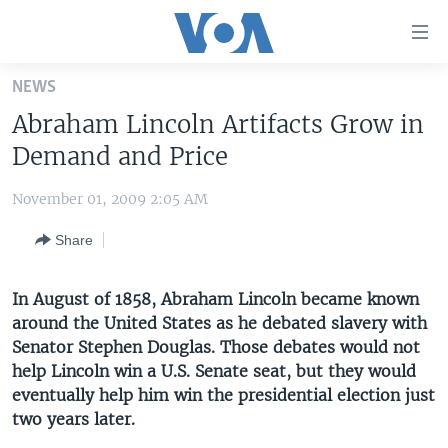
Accessibility
links
Skip
NEWS
to
HOME
Abraham Lincoln Artifacts Grow in
main
UNITED STATES
content
Demand and Price
Skip
WORLD
U.S. NEWS
to
November 01, 2009 2:05 AM
BROADCAST PROGRAMS
ALL ABOUT AMERICA
AFRICA
main
Share
Navigation
VOA LANGUAGES
THE AMERICAS
Skip
LATEST GLOBAL COVERAGE
EAST ASIA
to
In August of 1858, Abraham Lincoln became known
Search
around the United States as he debated slavery with
EUROPE
FOLLOW US
Senator Stephen Douglas. Those debates would not
MIDDLE EAST
help Lincoln win a U.S. Senate seat, but they would
eventually help him win the presidential election just
SOUTH & CENTRAL ASIA
two years later.
Languages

------------------------------------------------------------------------

• **YOUR OBJECTIVE**
The entire listing above is to be copied exactly, with all pictures omitted.

• **WRITTEN ANSWER**
Accessibility
links
Skip
NEWS
to
HOME
Abraham Lincoln Artifacts Grow in
main
UNITED STATES
content
Demand and Price
Skip
WORLD
U.S. NEWS
to
November 01, 2009 2:05 AM
BROADCAST PROGRAMS
ALL ABOUT AMERICA
AFRICA
main
Share
Navigation
VOA LANGUAGES
THE AMERICAS
Skip
LATEST GLOBAL COVERAGE
EAST ASIA
to
In August of 1858, Abraham Lincoln became known
Search
around the United States as he debated slavery with
EUROPE
FOLLOW US
Senator Stephen Douglas. Those debates would not
MIDDLE EAST
help Lincoln win a U.S. Senate seat, but they would
eventually help him win the presidential election just
SOUTH & CENTRAL ASIA
two years later.
Languages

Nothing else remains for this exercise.